*WHAT THE TASK ASKS*. The answer is all of the data repeated exactly, with each picture omitted.

*SUPPLIED RECORDS*.
■ ■ ■
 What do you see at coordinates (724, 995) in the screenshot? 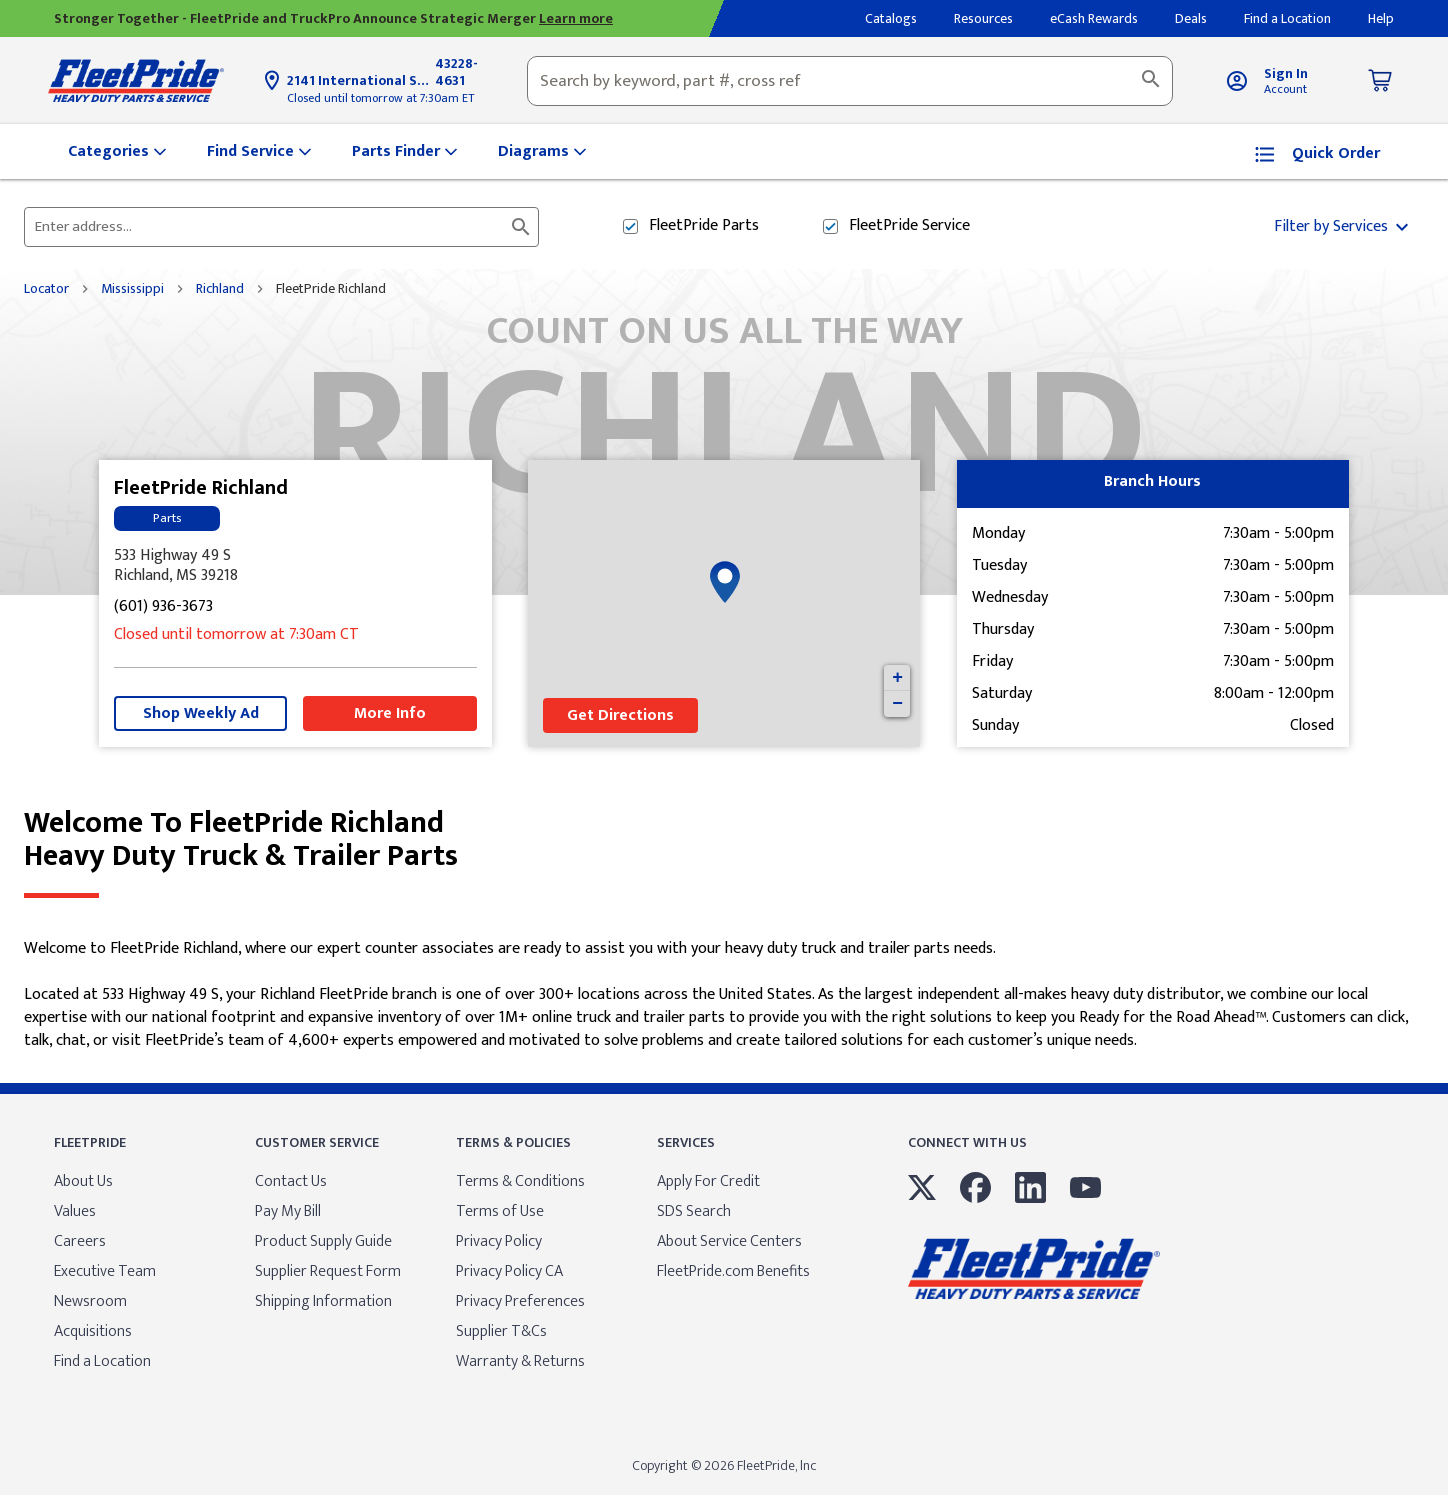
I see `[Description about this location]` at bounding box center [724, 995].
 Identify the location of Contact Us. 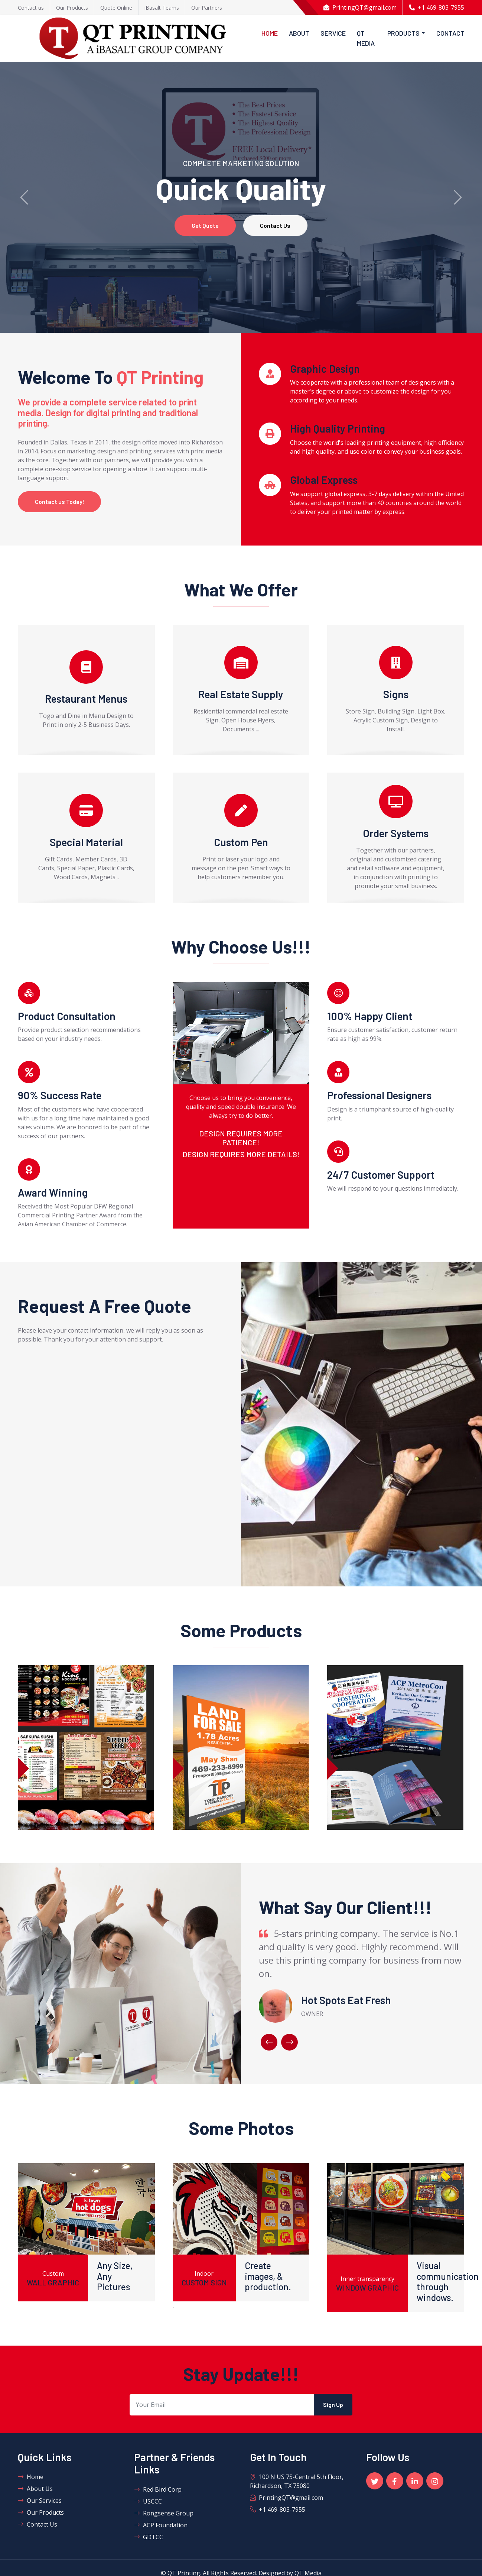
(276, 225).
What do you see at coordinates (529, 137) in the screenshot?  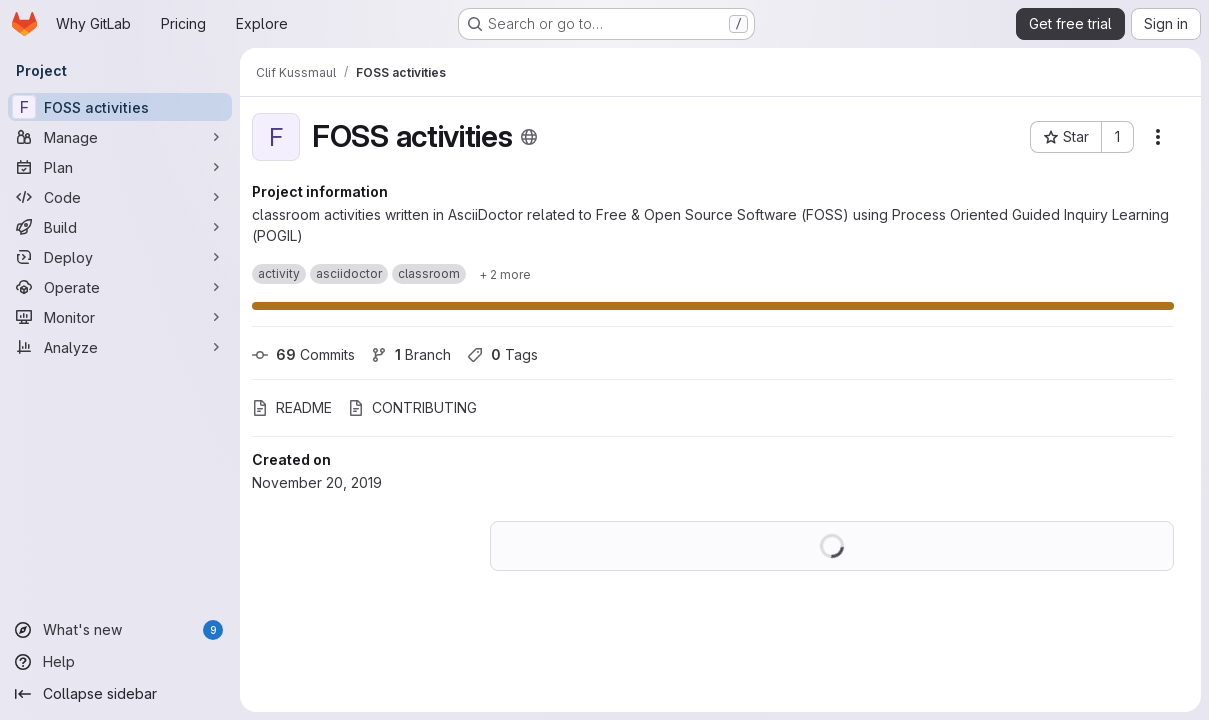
■ ■ ■
*SOLUTION TO THE EXERCISE*.
 What do you see at coordinates (724, 995) in the screenshot? 
I see `[Description about this location]` at bounding box center [724, 995].
 Identify the location of Contact Us. 
(276, 225).
What do you see at coordinates (529, 137) in the screenshot?  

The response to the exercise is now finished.